Among the lines of the records, find all that carry the word "Full" and copy them.

[Collected data]
────────
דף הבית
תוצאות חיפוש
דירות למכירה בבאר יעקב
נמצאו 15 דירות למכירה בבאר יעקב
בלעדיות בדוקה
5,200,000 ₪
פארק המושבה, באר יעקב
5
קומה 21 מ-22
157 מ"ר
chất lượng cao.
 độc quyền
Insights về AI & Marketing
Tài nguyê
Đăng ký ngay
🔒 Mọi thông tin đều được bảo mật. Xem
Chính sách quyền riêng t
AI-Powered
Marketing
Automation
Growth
────────
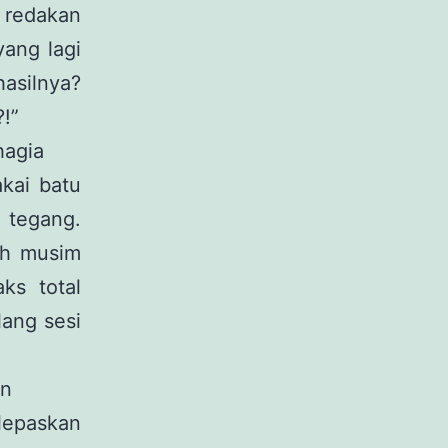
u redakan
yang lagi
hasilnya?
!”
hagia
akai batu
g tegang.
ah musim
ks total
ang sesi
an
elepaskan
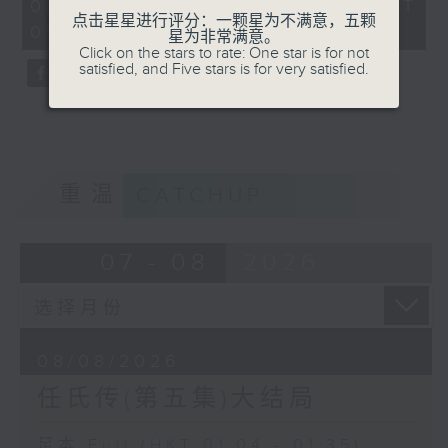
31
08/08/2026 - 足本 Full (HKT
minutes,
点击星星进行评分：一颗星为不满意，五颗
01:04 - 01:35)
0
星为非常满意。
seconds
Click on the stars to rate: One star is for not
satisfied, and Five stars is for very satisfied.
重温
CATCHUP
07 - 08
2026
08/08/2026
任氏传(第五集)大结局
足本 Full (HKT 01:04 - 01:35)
────────
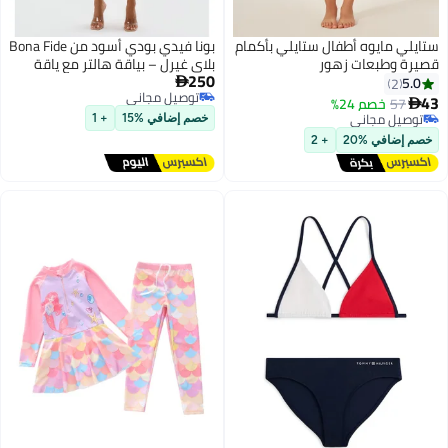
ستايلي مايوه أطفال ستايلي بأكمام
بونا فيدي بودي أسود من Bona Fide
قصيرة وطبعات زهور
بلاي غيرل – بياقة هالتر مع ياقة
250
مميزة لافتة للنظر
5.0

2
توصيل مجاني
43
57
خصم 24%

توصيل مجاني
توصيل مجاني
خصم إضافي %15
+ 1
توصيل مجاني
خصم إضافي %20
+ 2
────────
Finished exercise:
08/08/2026 - 足本 Full (HKT
足本 Full (HKT 01:04 - 01:35)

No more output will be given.